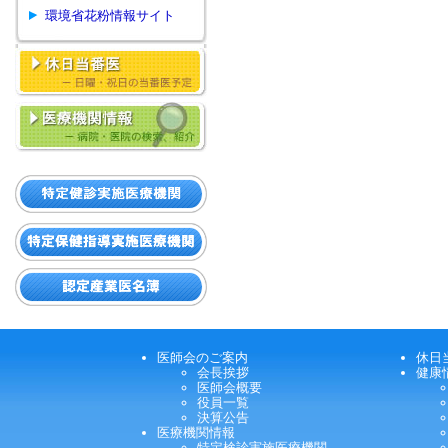
環境省花粉情報サイト
医師会のご案内
休日
会長挨拶
健康
医師会概要
役員一覧
決算公告
医療機関情報
特定検診実施医療機関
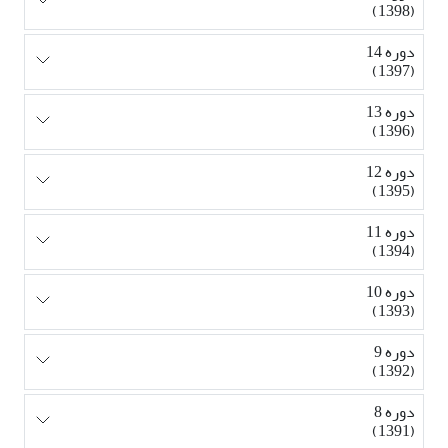
(1398)
دوره 14
(1397)
دوره 13
(1396)
دوره 12
(1395)
دوره 11
(1394)
دوره 10
(1393)
دوره 9
(1392)
دوره 8
(1391)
:::::
### How to complete this task
Restate the listing above word for word and skip each picture.

### Written answer
環境省花粉情報サイト
医師会のご案内
休日
会長挨拶
健康
医師会概要
役員一覧
決算公告
医療機関情報
特定検診実施医療機関
(1398)
دوره 14
(1397)
دوره 13
(1396)
دوره 12
(1395)
دوره 11
(1394)
دوره 10
(1393)
دوره 9
(1392)
دوره 8
(1391)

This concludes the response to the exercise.